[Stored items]
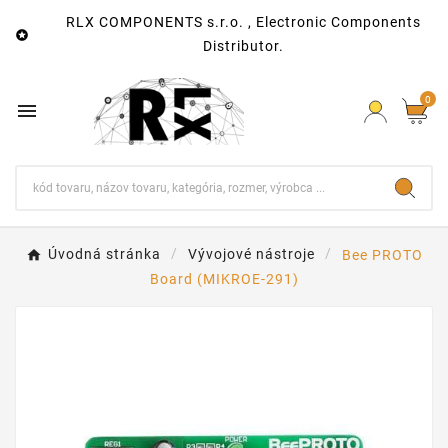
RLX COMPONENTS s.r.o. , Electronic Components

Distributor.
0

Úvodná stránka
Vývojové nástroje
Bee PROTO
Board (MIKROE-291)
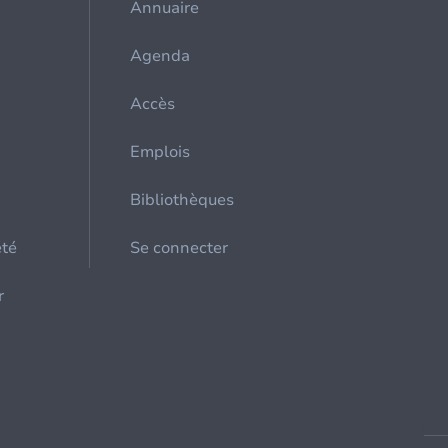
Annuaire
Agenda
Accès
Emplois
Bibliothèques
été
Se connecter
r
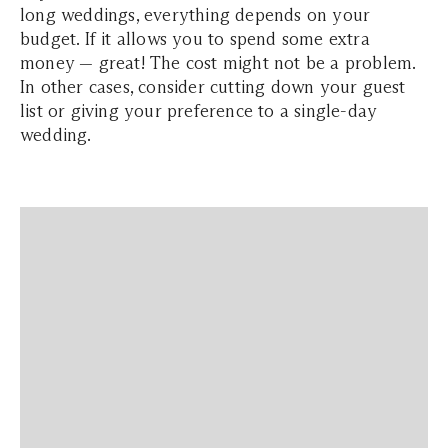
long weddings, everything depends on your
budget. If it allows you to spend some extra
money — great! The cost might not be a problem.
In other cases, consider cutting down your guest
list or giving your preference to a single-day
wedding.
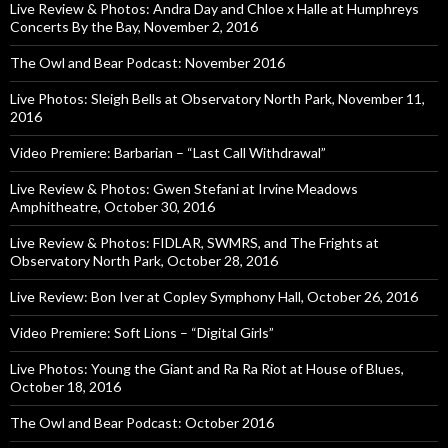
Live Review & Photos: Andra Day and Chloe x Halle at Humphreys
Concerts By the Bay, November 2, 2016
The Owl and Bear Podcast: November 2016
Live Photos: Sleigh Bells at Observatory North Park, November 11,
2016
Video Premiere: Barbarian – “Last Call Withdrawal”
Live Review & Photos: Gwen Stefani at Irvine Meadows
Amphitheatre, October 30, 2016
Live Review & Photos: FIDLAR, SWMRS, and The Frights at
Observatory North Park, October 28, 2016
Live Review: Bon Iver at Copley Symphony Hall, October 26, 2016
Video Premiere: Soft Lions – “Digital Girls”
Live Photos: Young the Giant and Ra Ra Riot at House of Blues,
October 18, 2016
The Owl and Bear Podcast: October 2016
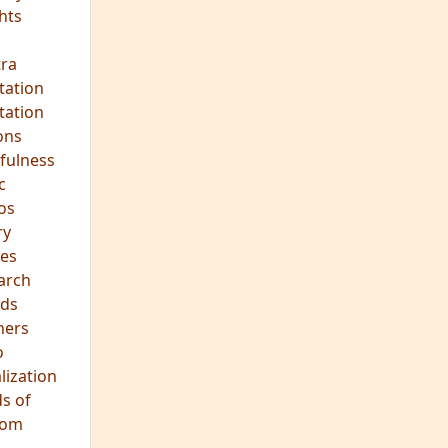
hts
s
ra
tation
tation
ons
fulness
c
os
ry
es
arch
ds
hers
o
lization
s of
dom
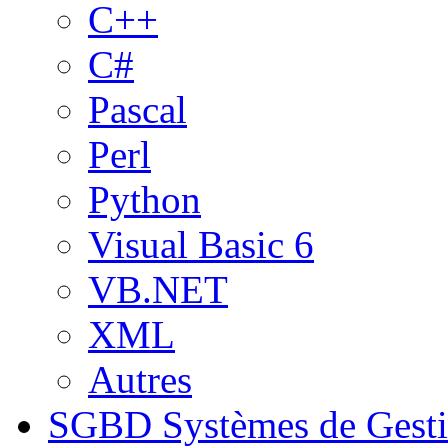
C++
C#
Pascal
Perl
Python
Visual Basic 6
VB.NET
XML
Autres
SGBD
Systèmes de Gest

==

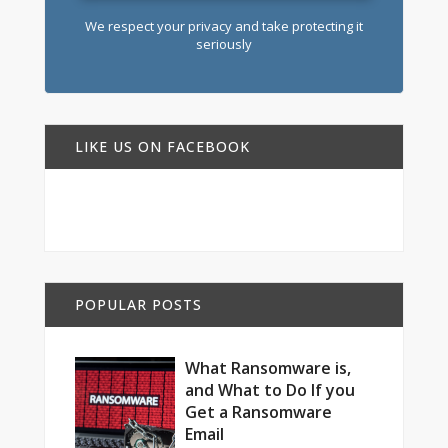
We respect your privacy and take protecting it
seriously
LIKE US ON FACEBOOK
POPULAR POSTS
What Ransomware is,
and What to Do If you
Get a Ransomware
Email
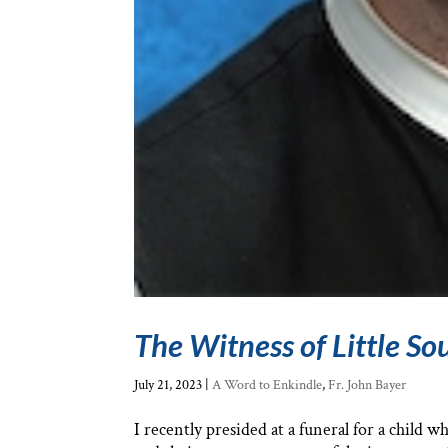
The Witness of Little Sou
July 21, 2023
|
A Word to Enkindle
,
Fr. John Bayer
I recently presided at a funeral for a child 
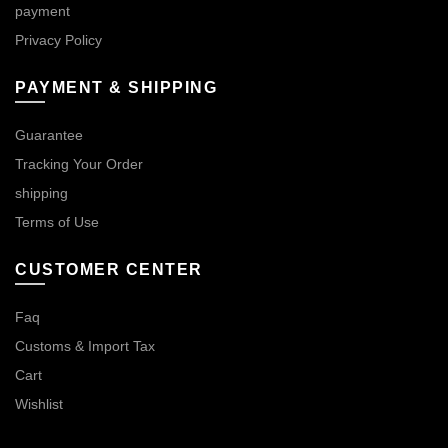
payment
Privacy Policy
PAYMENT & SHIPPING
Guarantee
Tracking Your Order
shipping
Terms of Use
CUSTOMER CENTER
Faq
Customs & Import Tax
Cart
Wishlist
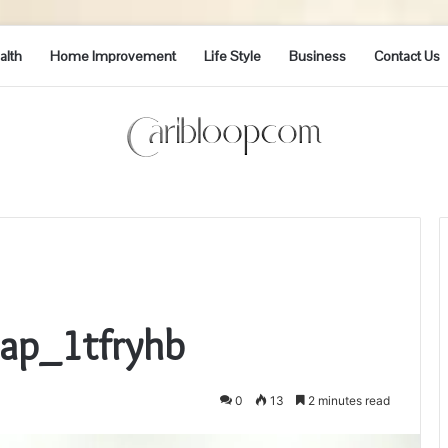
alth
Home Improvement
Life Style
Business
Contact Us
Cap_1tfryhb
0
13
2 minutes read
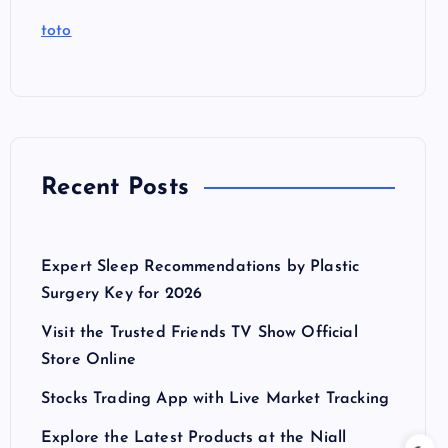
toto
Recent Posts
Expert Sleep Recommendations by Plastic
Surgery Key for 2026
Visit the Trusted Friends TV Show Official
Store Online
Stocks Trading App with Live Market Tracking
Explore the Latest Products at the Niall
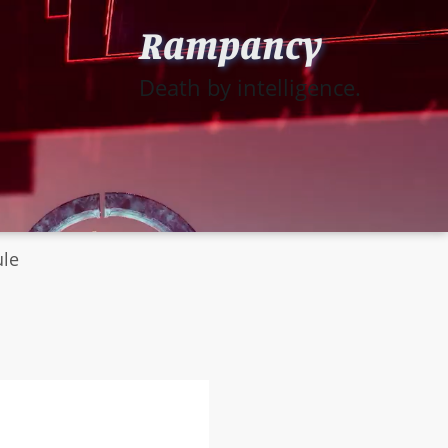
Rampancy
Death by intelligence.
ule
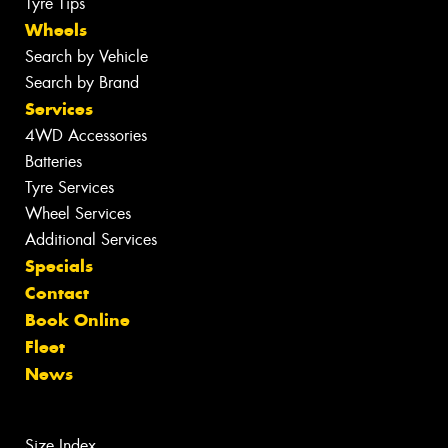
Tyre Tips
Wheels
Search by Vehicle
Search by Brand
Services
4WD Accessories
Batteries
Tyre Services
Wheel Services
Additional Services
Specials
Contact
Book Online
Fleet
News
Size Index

◆ **Work task**: Exactly the lines starting at the one above with "RLX COMPONENTS s.r.o. , Electronic Components" and ending at the one with "Live Review & Photos: Andra" should be printed, and nothing else. Omit the pictures.

◆ **Final answer**:
RLX COMPONENTS s.r.o. , Electronic Components

Distributor.
0

Úvodná stránka
Vývojové nástroje
Bee PROTO
Board (MIKROE-291)
Annuaire
Agenda
Accès
Emplois
Bibliothèques
été
Se connecter
r
long weddings, everything depends on your
budget. If it allows you to spend some extra
money — great! The cost might not be a problem.
In other cases, consider cutting down your guest
list or giving your preference to a single-day
wedding.
Live Review & Photos: Andra Day and Chloe x Halle at Humphreys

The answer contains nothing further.